=== YOUR ASSIGNMENT ===
Reproduce all records below exactly.

=== DATA SUPPLIED ===
★ ★ ★ ★ ★

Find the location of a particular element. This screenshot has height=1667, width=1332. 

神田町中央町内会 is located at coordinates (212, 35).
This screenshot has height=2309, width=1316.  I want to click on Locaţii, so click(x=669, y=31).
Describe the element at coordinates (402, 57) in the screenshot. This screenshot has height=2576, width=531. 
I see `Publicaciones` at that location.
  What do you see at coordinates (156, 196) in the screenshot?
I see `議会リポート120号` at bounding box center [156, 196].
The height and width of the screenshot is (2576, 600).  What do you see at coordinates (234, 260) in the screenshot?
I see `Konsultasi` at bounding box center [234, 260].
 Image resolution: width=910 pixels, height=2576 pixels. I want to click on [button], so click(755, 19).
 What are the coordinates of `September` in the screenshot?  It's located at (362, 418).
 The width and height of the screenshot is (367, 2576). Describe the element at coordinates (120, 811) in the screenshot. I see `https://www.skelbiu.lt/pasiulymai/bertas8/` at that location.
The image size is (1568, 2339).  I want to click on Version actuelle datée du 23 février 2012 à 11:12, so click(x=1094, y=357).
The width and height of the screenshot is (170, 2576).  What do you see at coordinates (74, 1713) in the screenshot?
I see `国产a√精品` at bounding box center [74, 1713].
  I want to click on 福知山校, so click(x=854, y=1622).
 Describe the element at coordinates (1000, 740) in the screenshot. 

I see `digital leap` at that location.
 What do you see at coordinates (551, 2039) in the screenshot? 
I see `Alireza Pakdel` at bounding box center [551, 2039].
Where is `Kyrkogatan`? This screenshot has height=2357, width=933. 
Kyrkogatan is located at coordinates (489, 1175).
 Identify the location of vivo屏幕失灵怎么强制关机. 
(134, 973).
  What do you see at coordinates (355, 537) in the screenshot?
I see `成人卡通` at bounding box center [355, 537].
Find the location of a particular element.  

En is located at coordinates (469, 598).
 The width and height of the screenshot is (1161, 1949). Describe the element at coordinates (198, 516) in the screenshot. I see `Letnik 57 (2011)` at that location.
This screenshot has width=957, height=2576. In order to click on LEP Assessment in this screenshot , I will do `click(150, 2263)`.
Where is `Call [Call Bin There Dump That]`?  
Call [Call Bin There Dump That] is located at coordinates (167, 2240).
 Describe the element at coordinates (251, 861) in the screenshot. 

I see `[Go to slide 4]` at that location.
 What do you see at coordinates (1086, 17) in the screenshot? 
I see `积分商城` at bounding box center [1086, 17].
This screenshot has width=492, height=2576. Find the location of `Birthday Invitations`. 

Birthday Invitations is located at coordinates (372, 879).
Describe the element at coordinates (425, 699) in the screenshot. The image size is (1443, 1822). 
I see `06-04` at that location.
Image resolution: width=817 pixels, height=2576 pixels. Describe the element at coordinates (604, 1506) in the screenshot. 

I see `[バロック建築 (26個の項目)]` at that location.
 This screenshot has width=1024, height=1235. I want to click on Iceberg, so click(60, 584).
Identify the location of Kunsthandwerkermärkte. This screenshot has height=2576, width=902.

★ ★ ★ ★ ★

=== SOLUTION TO THIS TASK ===
Find the location of a particular element. This screenshot has height=1667, width=1332. 

神田町中央町内会 is located at coordinates (212, 35).
This screenshot has height=2309, width=1316.  I want to click on Locaţii, so click(x=669, y=31).
Describe the element at coordinates (402, 57) in the screenshot. This screenshot has height=2576, width=531. 
I see `Publicaciones` at that location.
  What do you see at coordinates (156, 196) in the screenshot?
I see `議会リポート120号` at bounding box center [156, 196].
The height and width of the screenshot is (2576, 600).  What do you see at coordinates (234, 260) in the screenshot?
I see `Konsultasi` at bounding box center [234, 260].
 Image resolution: width=910 pixels, height=2576 pixels. I want to click on [button], so click(755, 19).
 What are the coordinates of `September` in the screenshot?  It's located at (362, 418).
 The width and height of the screenshot is (367, 2576). Describe the element at coordinates (120, 811) in the screenshot. I see `https://www.skelbiu.lt/pasiulymai/bertas8/` at that location.
The image size is (1568, 2339).  I want to click on Version actuelle datée du 23 février 2012 à 11:12, so click(x=1094, y=357).
The width and height of the screenshot is (170, 2576).  What do you see at coordinates (74, 1713) in the screenshot?
I see `国产a√精品` at bounding box center [74, 1713].
  I want to click on 福知山校, so click(x=854, y=1622).
 Describe the element at coordinates (1000, 740) in the screenshot. 

I see `digital leap` at that location.
 What do you see at coordinates (551, 2039) in the screenshot? 
I see `Alireza Pakdel` at bounding box center [551, 2039].
Where is `Kyrkogatan`? This screenshot has height=2357, width=933. 
Kyrkogatan is located at coordinates (489, 1175).
 Identify the location of vivo屏幕失灵怎么强制关机. 
(134, 973).
  What do you see at coordinates (355, 537) in the screenshot?
I see `成人卡通` at bounding box center [355, 537].
Find the location of a particular element.  

En is located at coordinates (469, 598).
 The width and height of the screenshot is (1161, 1949). Describe the element at coordinates (198, 516) in the screenshot. I see `Letnik 57 (2011)` at that location.
This screenshot has width=957, height=2576. In order to click on LEP Assessment in this screenshot , I will do `click(150, 2263)`.
Where is `Call [Call Bin There Dump That]`?  
Call [Call Bin There Dump That] is located at coordinates (167, 2240).
 Describe the element at coordinates (251, 861) in the screenshot. 

I see `[Go to slide 4]` at that location.
 What do you see at coordinates (1086, 17) in the screenshot? 
I see `积分商城` at bounding box center [1086, 17].
This screenshot has width=492, height=2576. Find the location of `Birthday Invitations`. 

Birthday Invitations is located at coordinates (372, 879).
Describe the element at coordinates (425, 699) in the screenshot. The image size is (1443, 1822). 
I see `06-04` at that location.
Image resolution: width=817 pixels, height=2576 pixels. Describe the element at coordinates (604, 1506) in the screenshot. 

I see `[バロック建築 (26個の項目)]` at that location.
 This screenshot has width=1024, height=1235. I want to click on Iceberg, so click(60, 584).
Identify the location of Kunsthandwerkermärkte. This screenshot has height=2576, width=902.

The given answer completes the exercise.